In Karl Schnogs Lyrikband “Jedem das Seine” (1947) findet sich ein 1943 in Buchenwald verfasstes Gedicht, in dem es heißt:

“Die Herren haben wirklich Humor
In diesen bitteren Zeiten:
“JEDEM DAS SEINE” steht höhnisch am Tor;
Durch das die Häftlinge schreiten.
[…]
Ihr Herren, die ihr heute noch grient,
Glaubt mir, was ich schwörend beteure:
Einst holt sich der Häftling, was er verdient.
Und Ihr? Ihr bekommt dann das Eure!”

Doch damit nicht genug. Im August 1945 ließ die die sowjetische Militäradministration an gleicher Stelle das “Speziallager 2” errichtete. Die Inschrift „Jedem das Seine“ blieb dabei an Ort und Stelle. Bis Anfang 1950 wurden in diesem Lager nationalsozialistisch belastete, aber auch willkürlich verhaftete Personen, interniert. Von den rund 28.000 Menschen starben etwa 7.000 im „Speziallager 2“.

Problematische Verwendung in der Werbung

Erst ab den 1960er Jahren begann man in Deutschland damit, sich auch kritisch mit den Sprachgewohnheiten auseinanderzusetzen, die aus dem Dritten Reich übernommen wurden. In der Linguistik wird dies als „Weiterverwendungsproblematik“ bezeichnet. Ein krasses Beispiel hierfür: Die Moderatorin Juliane Ziegler, meinte noch 2008 in der Pro7-Quizshow “Nightloft”, einen arbeitsmüden Anrufer mit den Worten “Arbeit macht frei” aufmuntern zu müssen. Und auch die Werbebranche nutzte speziell den Satz „Jedem das Seine“ bis weit in die 2000er Jahre hinein. Ab 1998 verwendeten unter anderem Nokia, Rewe, Microsoft, Burger King, die Deutsche Telekom und die Münchner Merkur-Bank „Jedem das Seine“ als Slogan. Esso und Tchibo warben 2009 an rund 700 Tankstellen mit dem Werbespruch “Jedem den Seinen” und meinten damit die Sortenvielfalt des Kaffeeherstellers.

Und auch die Schüler-Union in Nordrhein-Westfalen wählte im gleichen Jahr den Spruch als politisches Motto. Der gleiche peinliche Fehler unterlief sogar noch 2018 der Bekleidungskette Peek & Cloppenburg.

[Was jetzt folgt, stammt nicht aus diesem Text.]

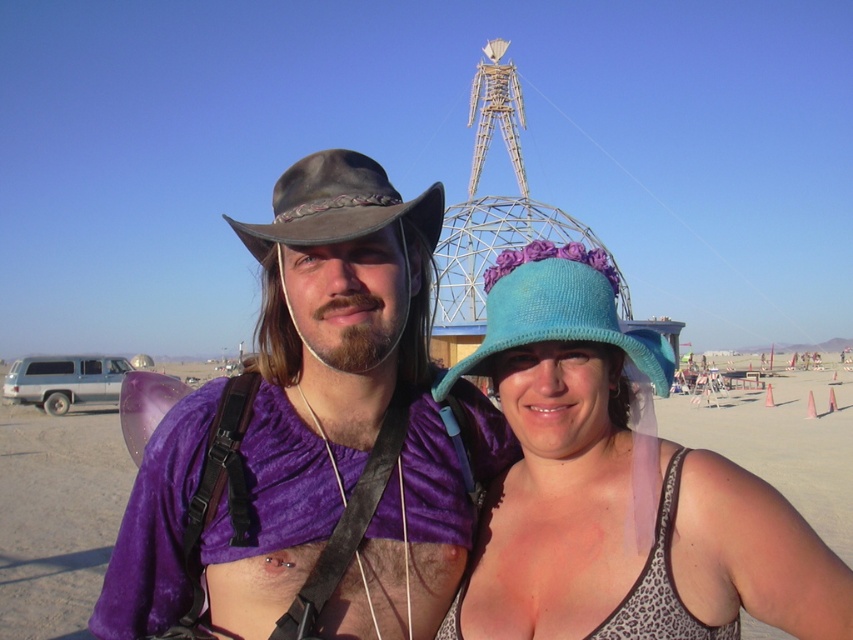 Between blue knitted hat at center and brown felt cowboy hat at center, which one has more height?

Standing taller between the two is blue knitted hat at center.

In the scene shown: Which is more to the left, blue knitted hat at center or brown felt cowboy hat at center?

From the viewer's perspective, brown felt cowboy hat at center appears more on the left side.

Where is `blue knitted hat at center`? The height and width of the screenshot is (640, 853). blue knitted hat at center is located at coordinates (618, 486).

Between point (311, 356) and point (109, 456), which one is positioned in front?

Point (311, 356) is in front.

Can you confirm if velvet purple shirt at center is smaller than purple fabric at center?

Yes.

The image size is (853, 640). In order to click on velvet purple shirt at center in this screenshot , I will do `click(314, 440)`.

Between turquoise knitted hat at center and brown felt cowboy hat at center, which one is positioned higher?

brown felt cowboy hat at center is higher up.

Can you confirm if turquoise knitted hat at center is shorter than brown felt cowboy hat at center?

Indeed, turquoise knitted hat at center has a lesser height compared to brown felt cowboy hat at center.

Between point (593, 324) and point (322, 204), which one is positioned in front?

Point (593, 324) is in front.

I want to click on turquoise knitted hat at center, so click(556, 310).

Haftstrafe für NPD-Politiker mit Nazi-Tattoo

Traurige Berühmtheit erlangte der Satz „Jedem das Seine“ in einem Strafprozess, der vor dem Oberlandesgericht (OLG) Brandenburg endete. Der damals 28-Jährige brandenburgische NPD-Politiker Marcel Zech musste dafür wegen Volksverhetzung für acht Monate ins Gefängnis. Er hatte im November 2015 seine Tätowierung mit den Umrissen des Konzentrationslagers Auschwitz und dem Spruch „Jedem das Seine“ in einem Schwimmbad gezeigt. Zech war im Dezember 2015 vom Amtsgericht (AG) Oranienburg zunächst zu einer Bewährungsstrafe von sechs Monaten verurteilt worden. Dagegen hatten Staatsanwaltschaft und Verteidigung Berufung eingelegt. Das Landgericht (LG) Neuruppin erhöhte das Strafmaß daraufhin auf acht Monate Haft ohne Bewährung. Diese Entscheidung bestätigte das OLG Brandenburg (OLG Brandenburg, Beschl. v. 12.04.2017, Az. 53 Ss 17/17). Alle drei Gerichte sahen in dem Tattoo eine Volksverhetzung i.S.d. § 130 StGB.

Die lateinische Form “suum cuique” ist bis heute Bestandteil der an den Decken von Gerichtsgebäuden angebrachten Gerechtigkeitsformel. Wir fragen uns: Muss das wirklich sein? Im privaten Sprachgebrauch sollte man auf „Jedem das Seine“ jedenfalls außerhalb der Rechtsphilosophie-Vorlesung im Hinblick auf die NS-Vergangenheit des Satzes verzichten.